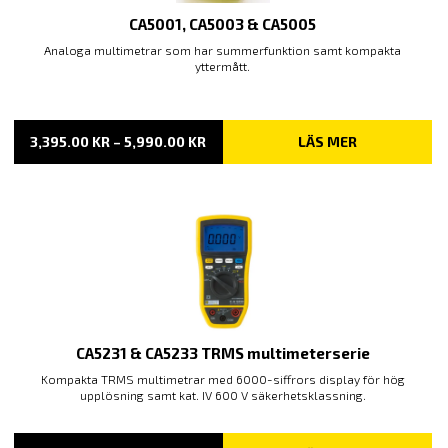
CA5001, CA5003 & CA5005
Analoga multimetrar som har summerfunktion samt kompakta
yttermått.
PRISINTERVALL:
3,395.00
KR
–
5,990.00
KR
LÄS MER
3,395.00 KR
TILL
5,990.00 KR
CA5231 & CA5233 TRMS multimeterserie
Kompakta TRMS multimetrar med 6000-siffrors display för hög
upplösning samt kat. IV 600 V säkerhetsklassning.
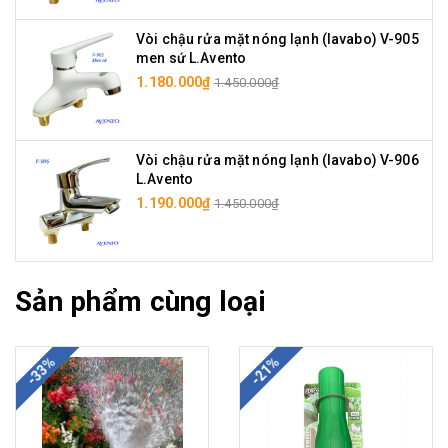
Vòi chậu rửa mặt nóng lạnh (lavabo) V-905
men sứ L.Avento
1.180.000₫
1.450.000₫
Vòi chậu rửa mặt nóng lạnh (lavabo) V-906
L.Avento
1.190.000₫
1.450.000₫
Sản phẩm cùng loại
-33%
-21%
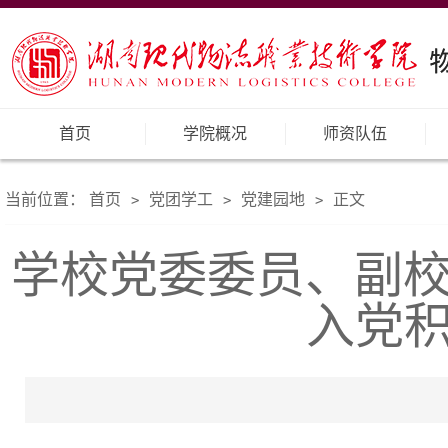
首页
学院概况
师资队伍
当前位置：
首页
党团学工
党建园地
正文
>
>
>
学校党委委员、副校
入党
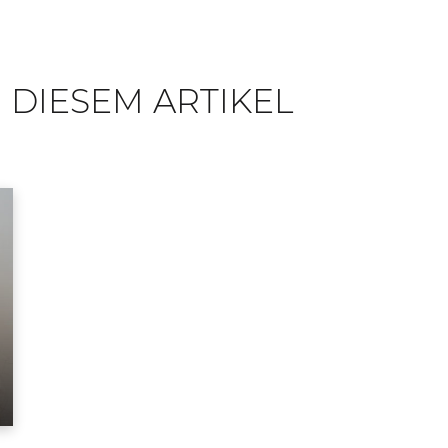
 DIESEM ARTIKEL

□ □ □

# Task to carry out
Omit the pictures. Repeat the rest of the data exactly.

# Exercise solution
CA5001, CA5003 & CA5005
Analoga multimetrar som har summerfunktion samt kompakta
yttermått.
PRISINTERVALL:
3,395.00
KR
–
5,990.00
KR
LÄS MER
3,395.00 KR
TILL
5,990.00 KR
CA5231 & CA5233 TRMS multimeterserie
Kompakta TRMS multimetrar med 6000-siffrors display för hög
upplösning samt kat. IV 600 V säkerhetsklassning.
Vòi chậu rửa mặt nóng lạnh (lavabo) V-905
men sứ L.Avento
1.180.000₫
1.450.000₫
Vòi chậu rửa mặt nóng lạnh (lavabo) V-906
L.Avento
1.190.000₫
1.450.000₫
Sản phẩm cùng loại
-33%
-21%
首页
学院概况
师资队伍
当前位置：
首页
党团学工
党建园地
正文
>
>
>
学校党委委员、副校
入党
 DIESEM ARTIKEL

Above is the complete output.